--- Available data ---

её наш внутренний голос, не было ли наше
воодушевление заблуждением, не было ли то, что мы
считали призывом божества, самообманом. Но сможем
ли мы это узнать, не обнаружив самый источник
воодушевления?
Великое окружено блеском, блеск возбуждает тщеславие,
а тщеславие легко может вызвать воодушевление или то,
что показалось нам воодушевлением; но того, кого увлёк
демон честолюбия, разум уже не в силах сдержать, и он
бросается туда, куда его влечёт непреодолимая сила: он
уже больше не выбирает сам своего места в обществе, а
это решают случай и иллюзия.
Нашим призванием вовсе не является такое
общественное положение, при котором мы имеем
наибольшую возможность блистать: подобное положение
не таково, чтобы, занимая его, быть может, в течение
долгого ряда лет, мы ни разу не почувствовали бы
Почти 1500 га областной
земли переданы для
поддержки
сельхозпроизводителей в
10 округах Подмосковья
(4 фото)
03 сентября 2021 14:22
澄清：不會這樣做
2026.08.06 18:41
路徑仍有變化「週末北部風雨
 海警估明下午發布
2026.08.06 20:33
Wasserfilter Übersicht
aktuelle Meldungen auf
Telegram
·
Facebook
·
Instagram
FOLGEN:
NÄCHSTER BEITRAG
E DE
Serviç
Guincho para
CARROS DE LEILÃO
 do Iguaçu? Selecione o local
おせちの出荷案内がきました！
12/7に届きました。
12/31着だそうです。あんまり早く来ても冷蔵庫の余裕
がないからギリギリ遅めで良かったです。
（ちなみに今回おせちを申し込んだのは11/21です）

---
--- Available data ---

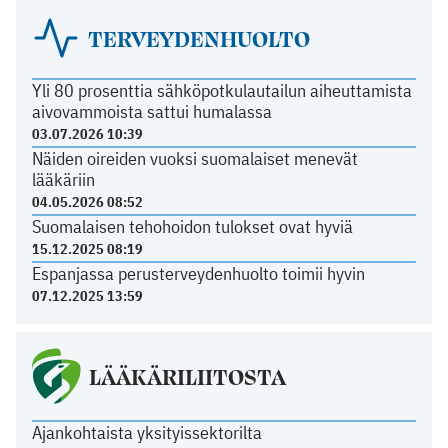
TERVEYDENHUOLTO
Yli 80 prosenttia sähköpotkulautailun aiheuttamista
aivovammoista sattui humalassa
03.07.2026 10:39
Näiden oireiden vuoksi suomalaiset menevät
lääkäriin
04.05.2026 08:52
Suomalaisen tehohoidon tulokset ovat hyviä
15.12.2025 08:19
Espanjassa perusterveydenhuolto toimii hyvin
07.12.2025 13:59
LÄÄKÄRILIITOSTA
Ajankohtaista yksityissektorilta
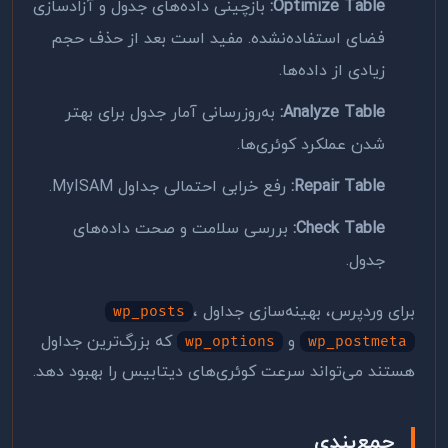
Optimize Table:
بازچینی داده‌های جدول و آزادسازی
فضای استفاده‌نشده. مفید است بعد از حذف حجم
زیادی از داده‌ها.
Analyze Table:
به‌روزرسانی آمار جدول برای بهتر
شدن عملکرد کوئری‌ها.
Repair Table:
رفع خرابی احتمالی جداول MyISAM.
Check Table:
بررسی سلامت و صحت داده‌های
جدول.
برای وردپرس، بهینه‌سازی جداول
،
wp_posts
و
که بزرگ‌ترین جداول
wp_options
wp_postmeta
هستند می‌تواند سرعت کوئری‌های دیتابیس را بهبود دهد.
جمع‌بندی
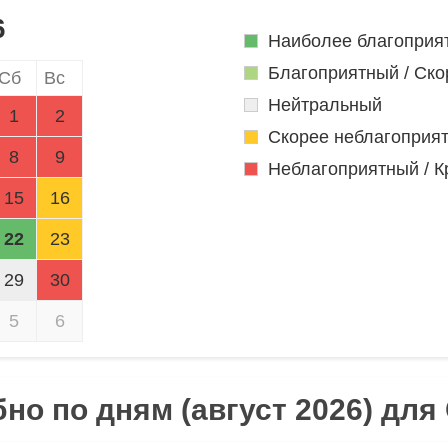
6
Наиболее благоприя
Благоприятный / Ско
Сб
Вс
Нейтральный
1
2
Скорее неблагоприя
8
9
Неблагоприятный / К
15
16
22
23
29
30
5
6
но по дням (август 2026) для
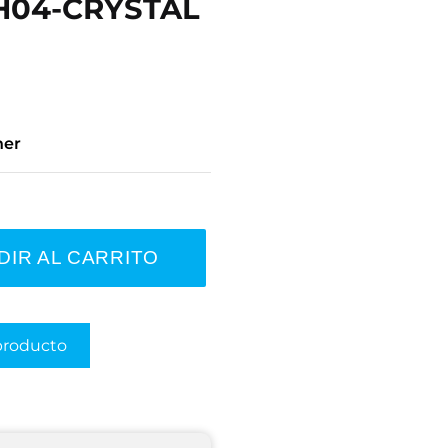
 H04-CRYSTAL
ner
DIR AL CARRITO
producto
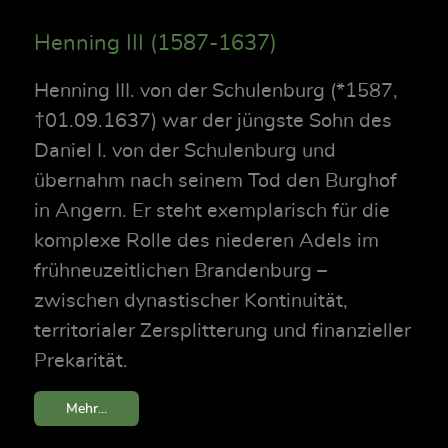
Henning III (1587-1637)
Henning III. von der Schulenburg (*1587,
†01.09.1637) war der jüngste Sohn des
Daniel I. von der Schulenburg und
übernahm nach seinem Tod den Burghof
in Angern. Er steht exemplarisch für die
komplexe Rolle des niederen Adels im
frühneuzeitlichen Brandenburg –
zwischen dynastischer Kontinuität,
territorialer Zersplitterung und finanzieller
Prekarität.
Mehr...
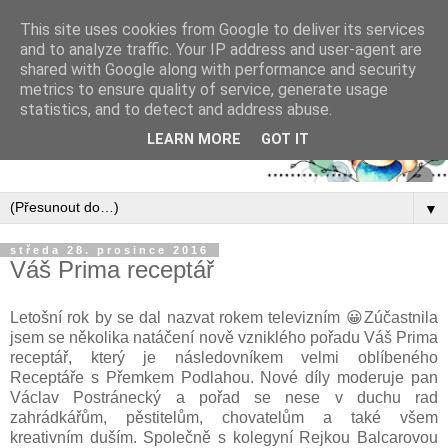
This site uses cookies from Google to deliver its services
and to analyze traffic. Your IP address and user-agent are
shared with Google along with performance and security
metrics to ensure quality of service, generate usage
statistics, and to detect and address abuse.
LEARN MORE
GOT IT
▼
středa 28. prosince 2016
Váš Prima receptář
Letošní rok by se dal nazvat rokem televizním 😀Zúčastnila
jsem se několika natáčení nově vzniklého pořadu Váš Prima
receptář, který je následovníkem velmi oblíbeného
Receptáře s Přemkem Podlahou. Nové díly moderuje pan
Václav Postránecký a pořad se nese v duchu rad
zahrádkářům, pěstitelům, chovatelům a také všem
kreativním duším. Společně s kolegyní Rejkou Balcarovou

---
--- Available data ---

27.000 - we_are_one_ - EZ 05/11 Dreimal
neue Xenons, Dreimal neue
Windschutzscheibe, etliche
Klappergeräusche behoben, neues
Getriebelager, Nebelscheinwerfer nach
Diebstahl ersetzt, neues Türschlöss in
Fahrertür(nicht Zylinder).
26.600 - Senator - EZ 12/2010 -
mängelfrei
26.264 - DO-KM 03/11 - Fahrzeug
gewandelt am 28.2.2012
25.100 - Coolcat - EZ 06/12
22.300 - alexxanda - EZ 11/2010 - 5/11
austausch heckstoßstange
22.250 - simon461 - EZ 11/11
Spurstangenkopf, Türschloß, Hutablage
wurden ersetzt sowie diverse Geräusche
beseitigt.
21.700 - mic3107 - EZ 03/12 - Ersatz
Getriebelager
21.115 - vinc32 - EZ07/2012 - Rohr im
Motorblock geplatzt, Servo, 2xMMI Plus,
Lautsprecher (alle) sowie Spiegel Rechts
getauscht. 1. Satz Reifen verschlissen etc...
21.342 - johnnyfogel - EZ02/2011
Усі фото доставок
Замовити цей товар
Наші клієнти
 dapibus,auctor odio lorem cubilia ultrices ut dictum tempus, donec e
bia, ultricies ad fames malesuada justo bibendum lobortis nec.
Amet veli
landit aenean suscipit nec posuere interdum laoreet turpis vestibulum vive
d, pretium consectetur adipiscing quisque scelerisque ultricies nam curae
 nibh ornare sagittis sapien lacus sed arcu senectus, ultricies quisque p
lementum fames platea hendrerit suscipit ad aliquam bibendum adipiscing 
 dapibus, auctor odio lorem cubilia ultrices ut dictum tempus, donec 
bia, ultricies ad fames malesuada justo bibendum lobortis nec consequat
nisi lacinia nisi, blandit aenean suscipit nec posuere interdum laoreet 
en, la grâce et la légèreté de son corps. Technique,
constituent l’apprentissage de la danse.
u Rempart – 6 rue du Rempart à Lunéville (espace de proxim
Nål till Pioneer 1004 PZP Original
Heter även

---

Copy the records above exactly, beginning at the line that contains "Václav Postránecký a" and stopping after the line that contains "kreativním duším. Společně".

Václav Postránecký a pořad se nese v duchu rad
zahrádkářům, pěstitelům, chovatelům a také všem
kreativním duším. Společně s kolegyní Rejkou Balcarovou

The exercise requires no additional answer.